* [bug#27600] [PATCH] gnu: xorg-server: Fix CVE-2017-{10971,10972}.
@ 2017-07-06 19:28 Kei Kebreau
2017-07-06 23:43 ` [bug#27600] [PATCH] gnu: xorg-server: Fix CVE-2017-{10971, 10972} Leo Famulari
0 siblings, 1 reply; 4+ messages in thread
From: Kei Kebreau @ 2017-07-06 19:28 UTC (permalink / raw)

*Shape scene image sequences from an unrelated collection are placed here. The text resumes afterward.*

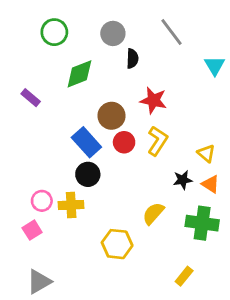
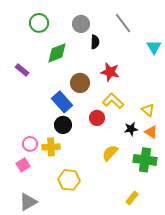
yellow L-shape: (158, 141) -> (113, 101), turned -80
red circle: (124, 142) -> (97, 118), moved
yellow hexagon: (117, 244) -> (69, 180), moved

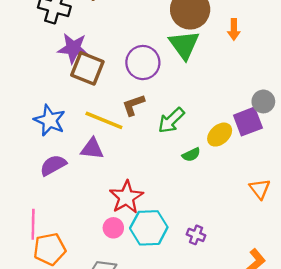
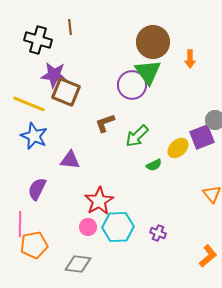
purple circle: (143, 63) -> (132, 85), moved
yellow line: (104, 120) -> (29, 104), moved
purple semicircle: (53, 165) -> (37, 189), moved, turned -35

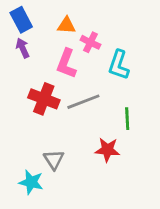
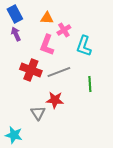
pink cross: (90, 42) -> (64, 30), turned 32
red star: (107, 150) -> (55, 100), moved
cyan star: (31, 182) -> (14, 135), moved

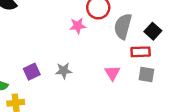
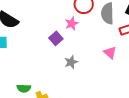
purple square: (32, 72) -> (56, 38), moved

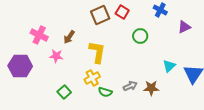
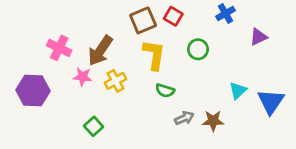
blue cross: (160, 10) -> (226, 14), turned 32
brown arrow: (69, 37) -> (100, 51), size x1.6
yellow L-shape: (97, 52) -> (154, 55), moved
yellow cross: (92, 78) -> (116, 81), moved
green semicircle: (105, 92) -> (165, 91), moved

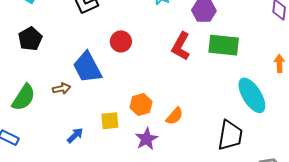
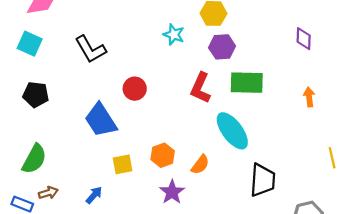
black pentagon: (30, 39) -> (36, 94), turned -30
brown arrow: (62, 88) -> (48, 193), moved
cyan ellipse: (252, 95) -> (232, 131), moved
yellow square: (110, 121) -> (123, 164), moved

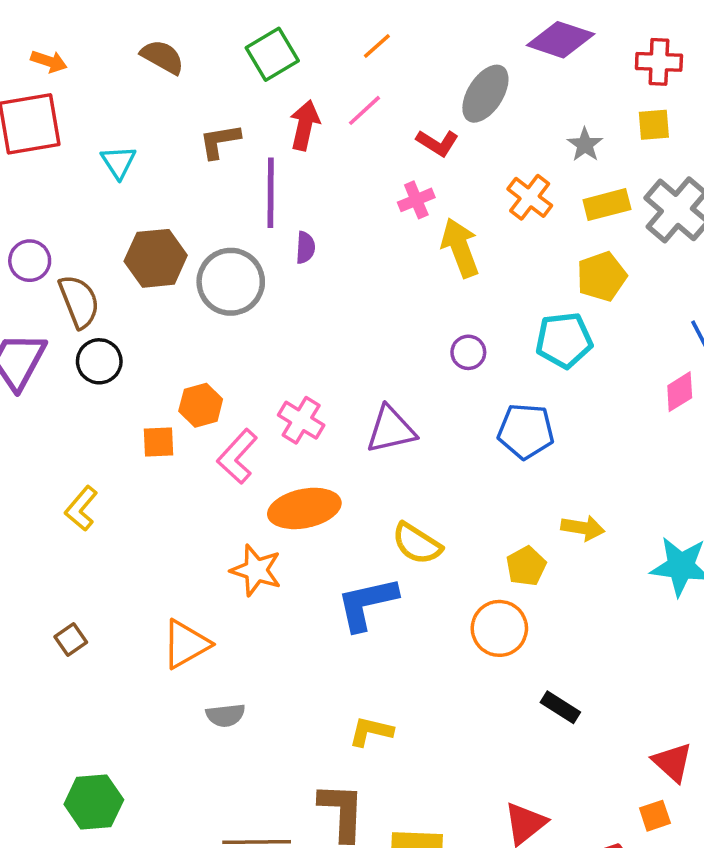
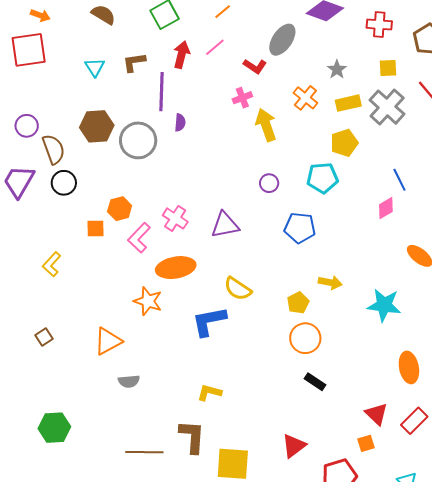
yellow square: (654, 125) -> (388, 68), moved
cyan triangle: (118, 162) -> (95, 67), moved
orange circle: (499, 628) -> (305, 338), moved

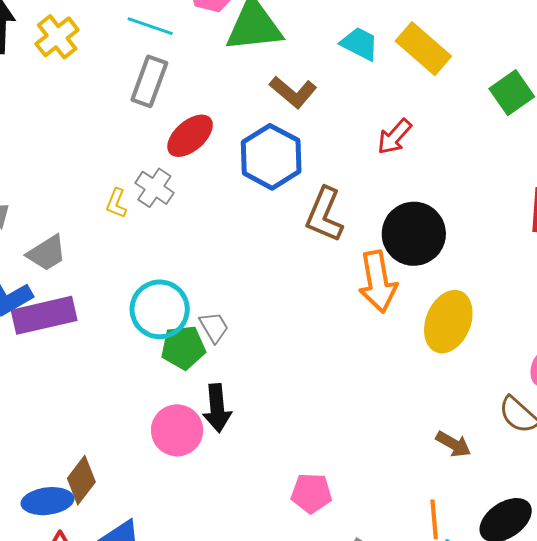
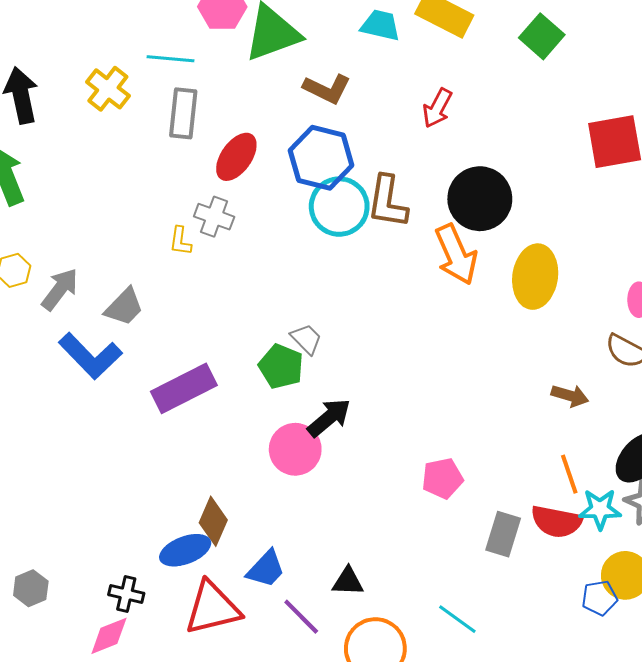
yellow cross: (57, 37) -> (108, 89), moved
cyan circle: (160, 309) -> (339, 207), moved
purple rectangle: (44, 315) -> (184, 388), moved
green pentagon: (183, 347) -> (281, 366), turned -30
black arrow: (217, 408) -> (329, 418), turned -111

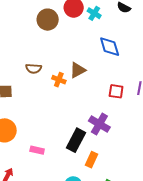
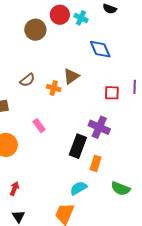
brown semicircle: (34, 69) -> (27, 80), turned -35
pink rectangle: (37, 150) -> (39, 126), moved, turned 48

To: 27600; +Cc: Kei Kebreau
* gnu/packages/xorg.scm (xorg-server)[source]: Add patches.
* gnu/packages/patches/xorg-CVE-2017-10971.patch,
gnu/packages/patches/xorg-CVE-2017-10972.patch: New files.
* gnu/local.mk (dist_patch_DATA): Add them.
---
gnu/local.mk | 2 +
gnu/packages/patches/xorg-CVE-2017-10971.patch | 153 +++++++++++++++++++++++++
gnu/packages/patches/xorg-CVE-2017-10972.patch | 35 ++++++
gnu/packages/xorg.scm | 5 +-
4 files changed, 194 insertions(+), 1 deletion(-)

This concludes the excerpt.